Posted by AbsurdRandomness - August 31st, 2008


Who knows what to expect from Woody Allen? Most of the films he's made this decade have been pretty unpredictable, and suspiciously Allen has agreed with the public reaction regarding most of them. I thought Melinda and Melinda was a fine, worthwhile effort, Scoop was just mostly mediocre, Match Point was the best film of Allen's career, and Cassandra's Dream was easily the worst he's made. So considering his recent schizophrenic attitude, I wasn't sure where I'd go with this film, but I was still looking forward to it, mostly for Cruz's supposed Oscar-worthy performance and, well, you gotta give the guy credit after so many years of brilliant comedies, and even his failures being interesting failures.

The film centers around two best friends (Vicky and Cristina) who decide to spend the Summer in Barcelona, and while there they are both faced with romantic conflicts with an artist, Juan Antonio, who has invited them to his home for the weekend to get to know each other and have sex. But it's not a love/hate, conventional jealous-romance-plot, it's situations are entirely human and almost brooding in a sort of loosely ardent manner. A lot goes on between their relationships, especially with Cristina, who develops among the strangest love circles ever put on film which I'd rather not give away. Vicky, who is about to get married, forms a sudden attraction towards Juan, but I never really saw it as sexual attraction, but rather as an escape from the knowledge of the desolate reality of commitment. Oh, and did I mention Juan's psychotic manic-depressive ex-wife eventually comes into the picture? Despite the absurdity of the entire situation, the whole thing is executed with definitive authenticity. Part of that may be because of the natural dialogue, which was right off the bat the obvious work of Woody Allen. The perfect dialogue combined with the absurdity of the situation created several absolutely perfect moments of comedic timing. It's characters are smart and human, not just self-aware variations of cliché'd romantic comedy characters. It's situations are not tired and consistently replicated "boy meets girl, boy loses girl, boy gets girl" plots, but an episodic stream of events packed with energy and originality just about every other romantic comedy this year seemed to lack.

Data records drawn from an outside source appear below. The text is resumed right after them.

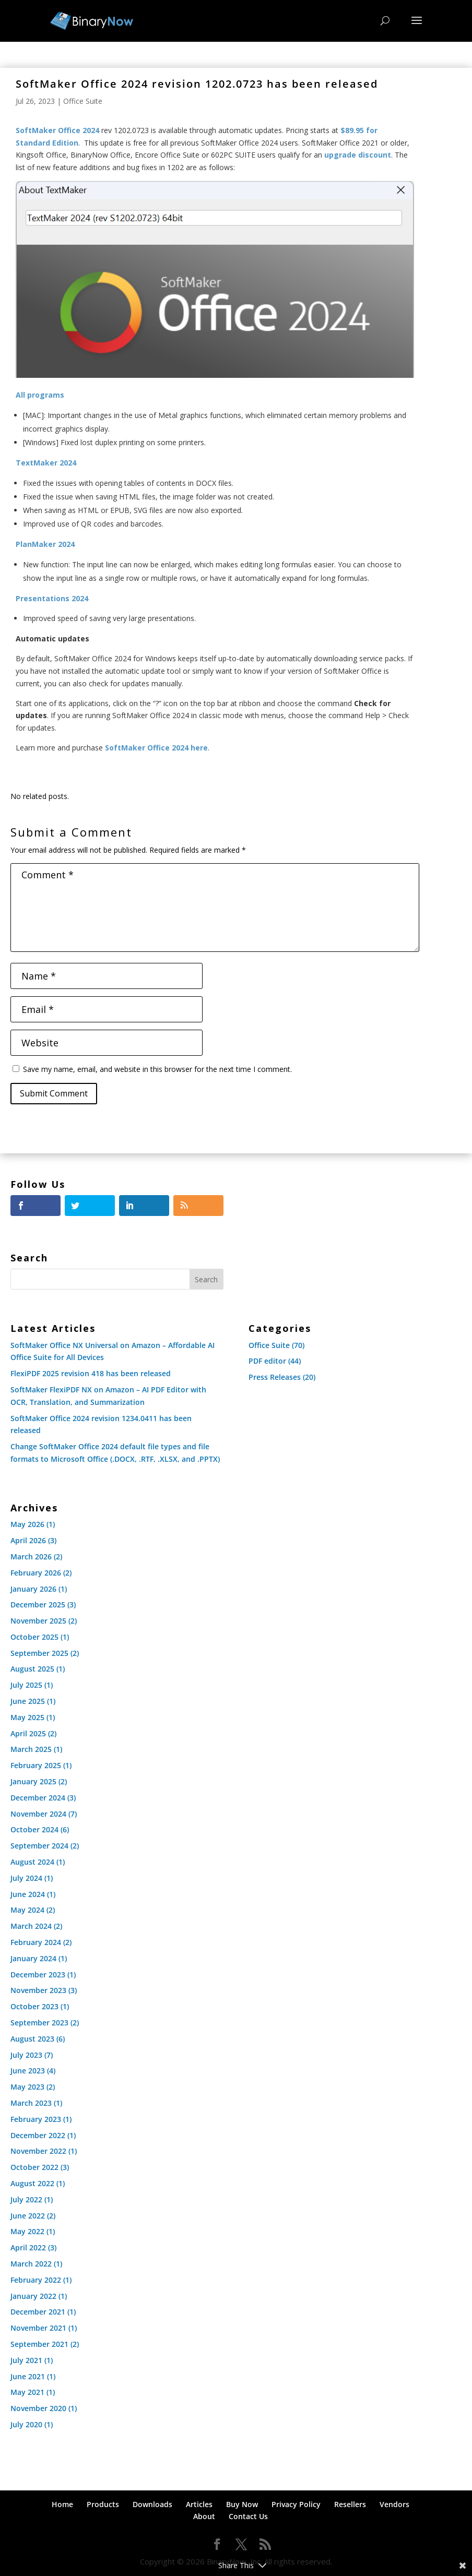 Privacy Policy (296, 2504)
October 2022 (34, 2167)
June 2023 (27, 2071)
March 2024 (31, 1926)
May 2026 (27, 1524)
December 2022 (37, 2135)
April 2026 (28, 1540)
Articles (199, 2504)
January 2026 (33, 1589)
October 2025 (34, 1637)
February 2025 (35, 1765)
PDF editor (267, 1361)
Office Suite (82, 101)
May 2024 (27, 1910)
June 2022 (27, 2216)
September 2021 (39, 2344)
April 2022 (28, 2247)
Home (62, 2504)
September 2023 (39, 2023)
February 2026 (35, 1573)
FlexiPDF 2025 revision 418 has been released (90, 1373)
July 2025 (26, 1685)
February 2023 (35, 2119)
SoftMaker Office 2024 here (156, 748)
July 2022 (26, 2199)
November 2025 (38, 1621)
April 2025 (28, 1733)
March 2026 (31, 1556)
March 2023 (31, 2103)
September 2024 (39, 1846)
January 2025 (33, 1781)
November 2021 (38, 2328)
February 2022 (35, 2280)
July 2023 (26, 2055)
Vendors (394, 2504)
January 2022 (33, 2296)
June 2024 (27, 1894)
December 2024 (37, 1798)
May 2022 (27, 2231)
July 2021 (26, 2360)
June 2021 (27, 2376)
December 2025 (37, 1604)
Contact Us (248, 2516)
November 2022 (38, 2151)
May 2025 (27, 1717)
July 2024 (26, 1878)
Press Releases (275, 1377)
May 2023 (27, 2087)
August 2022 (32, 2183)
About (204, 2516)
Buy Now (242, 2504)
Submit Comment (54, 1093)
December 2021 (37, 2312)
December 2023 (37, 1974)
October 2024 (34, 1829)
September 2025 (39, 1653)
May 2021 (27, 2392)
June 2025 (27, 1701)
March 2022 (31, 2264)
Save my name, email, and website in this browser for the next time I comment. (157, 1069)
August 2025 (32, 1669)
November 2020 (38, 2408)
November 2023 (38, 1990)
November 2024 (38, 1814)
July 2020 (26, 2424)
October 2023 (34, 2006)
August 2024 (32, 1862)
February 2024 (35, 1942)
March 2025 (31, 1749)
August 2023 (32, 2039)
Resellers (350, 2504)
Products (103, 2504)
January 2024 (33, 1958)
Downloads (152, 2504) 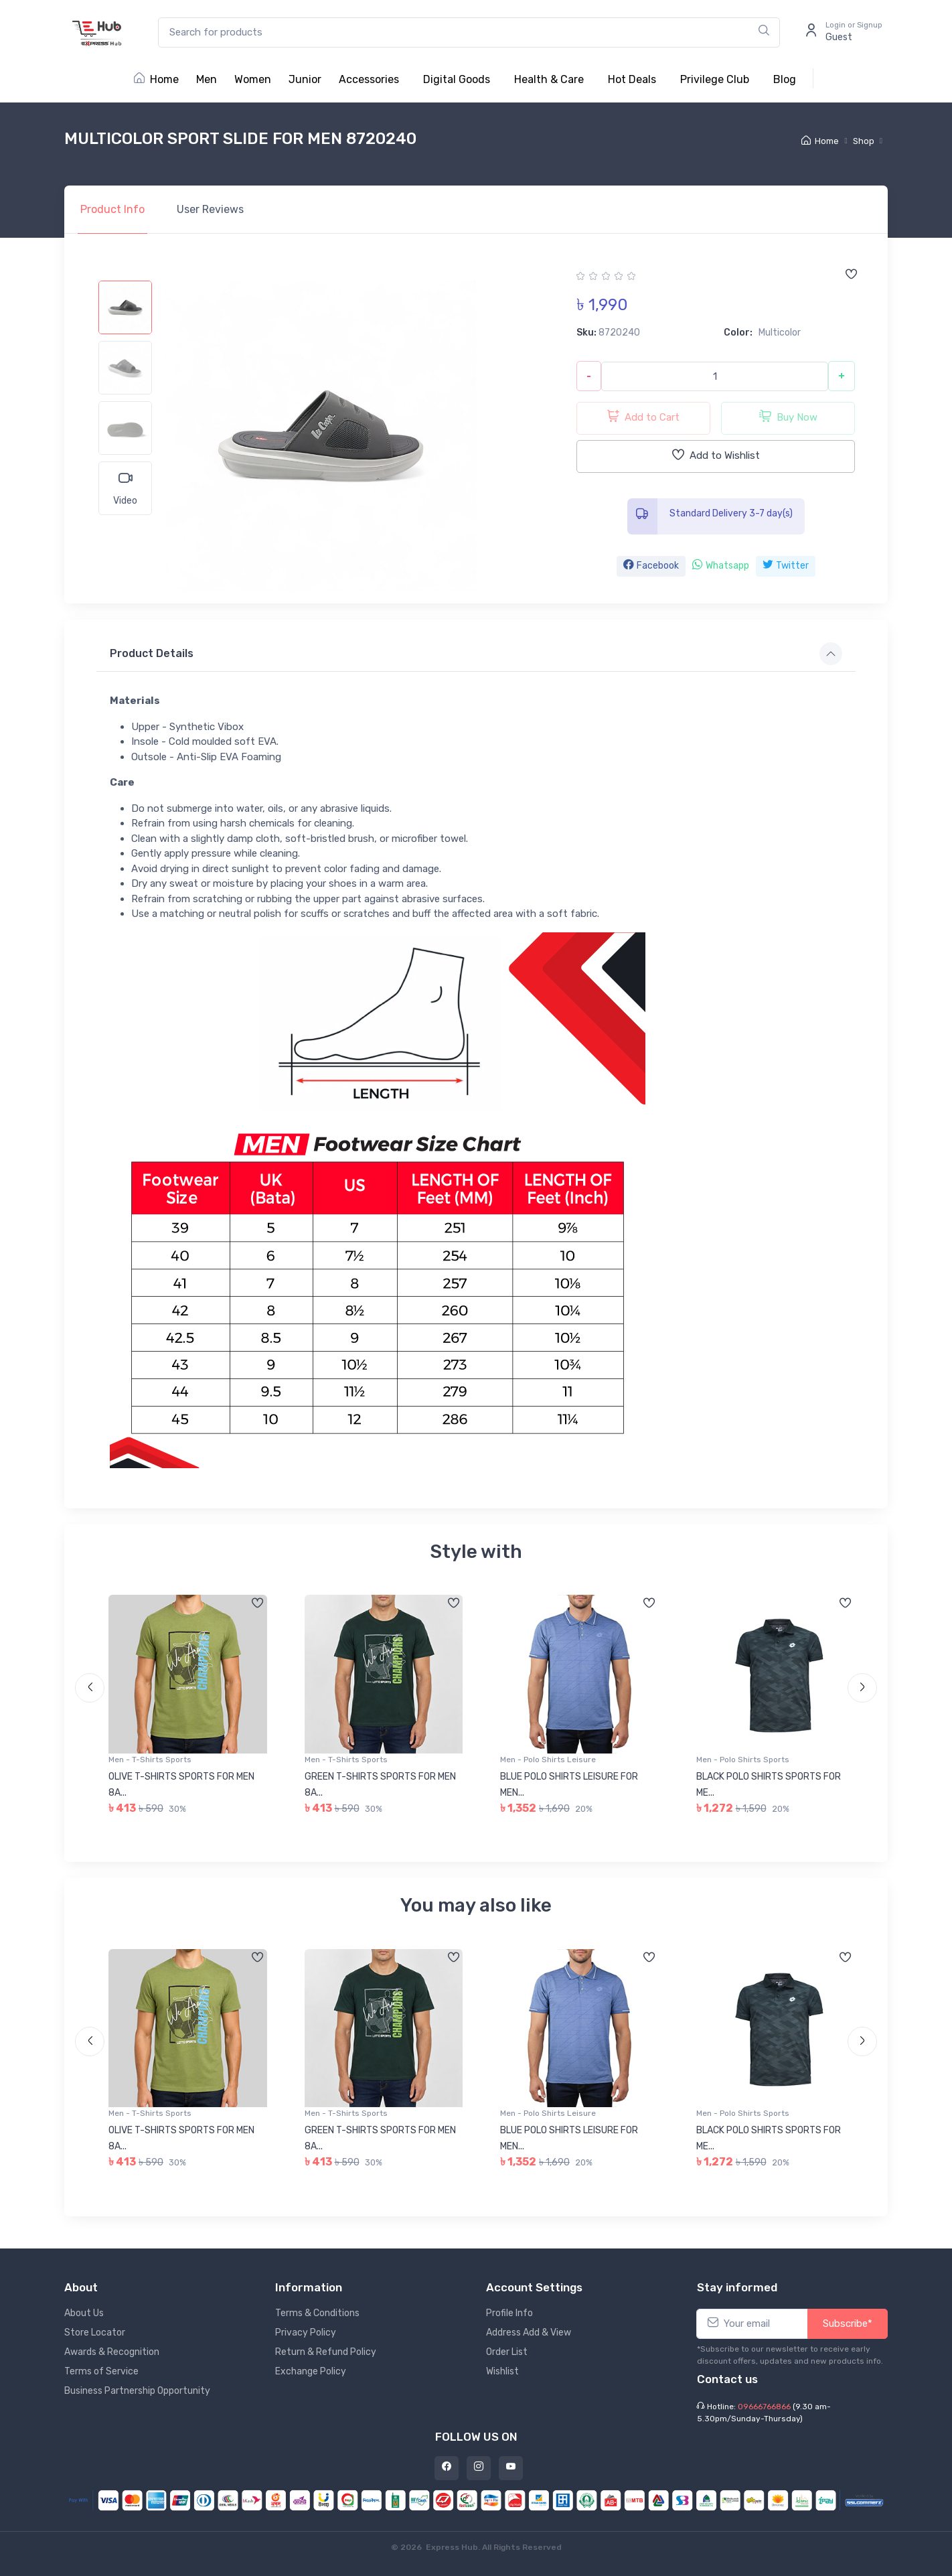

But alas, not all was perfect. The film's narrator spoke with an irritatingly robotic tone, along with narration being entirely pointless from the start, and I also thought the film spent too long expressing Vicky's passionless relationship with her husband (which in a way, may have been intentional)... but it's an otherwise tiny flaw which hardly detracted from the overall joyful experience Woody has provided. And yes, give Cruz that Oscar.